*WORK ORDER*
Each line in the data holding "cette" should be listed.

*SUPPLIED RECORDS*
=== Begin Enclosure ===

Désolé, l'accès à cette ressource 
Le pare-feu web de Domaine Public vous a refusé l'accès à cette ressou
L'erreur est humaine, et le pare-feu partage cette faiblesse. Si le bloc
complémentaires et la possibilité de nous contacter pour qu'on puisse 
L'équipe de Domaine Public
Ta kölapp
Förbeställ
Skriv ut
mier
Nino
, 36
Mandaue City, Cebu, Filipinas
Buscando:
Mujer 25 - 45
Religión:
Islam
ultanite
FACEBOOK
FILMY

=== End Enclosure ===
=== Begin Enclosure ===

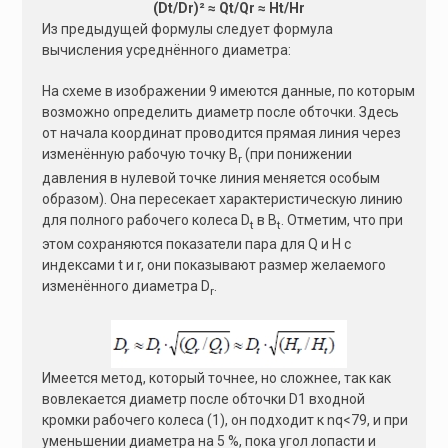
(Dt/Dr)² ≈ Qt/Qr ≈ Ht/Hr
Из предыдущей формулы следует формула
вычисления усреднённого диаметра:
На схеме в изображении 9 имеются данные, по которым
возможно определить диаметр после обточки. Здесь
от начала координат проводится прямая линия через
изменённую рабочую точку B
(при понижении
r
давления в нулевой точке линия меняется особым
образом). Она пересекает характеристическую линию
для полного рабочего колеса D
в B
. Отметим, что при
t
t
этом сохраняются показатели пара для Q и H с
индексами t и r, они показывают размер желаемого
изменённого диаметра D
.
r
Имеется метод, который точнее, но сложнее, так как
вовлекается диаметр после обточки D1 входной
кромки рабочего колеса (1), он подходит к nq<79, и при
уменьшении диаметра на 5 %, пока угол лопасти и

=== End Enclosure ===
=== Begin Enclosure ===

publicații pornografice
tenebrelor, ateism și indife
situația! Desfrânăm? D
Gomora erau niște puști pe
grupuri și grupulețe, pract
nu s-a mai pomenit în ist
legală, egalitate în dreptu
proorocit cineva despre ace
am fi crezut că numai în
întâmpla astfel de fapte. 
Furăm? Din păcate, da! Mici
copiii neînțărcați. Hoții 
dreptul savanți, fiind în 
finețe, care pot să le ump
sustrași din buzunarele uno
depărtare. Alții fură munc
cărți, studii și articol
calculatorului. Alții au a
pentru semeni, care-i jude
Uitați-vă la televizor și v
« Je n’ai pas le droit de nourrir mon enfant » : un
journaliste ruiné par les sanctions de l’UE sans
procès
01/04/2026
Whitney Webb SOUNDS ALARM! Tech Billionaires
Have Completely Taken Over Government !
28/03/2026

=== End Enclosure ===

*ANSWER BOX*
Désolé, l'accès à cette ressource 
Le pare-feu web de Domaine Public vous a refusé l'accès à cette ressou
L'erreur est humaine, et le pare-feu partage cette faiblesse. Si le bloc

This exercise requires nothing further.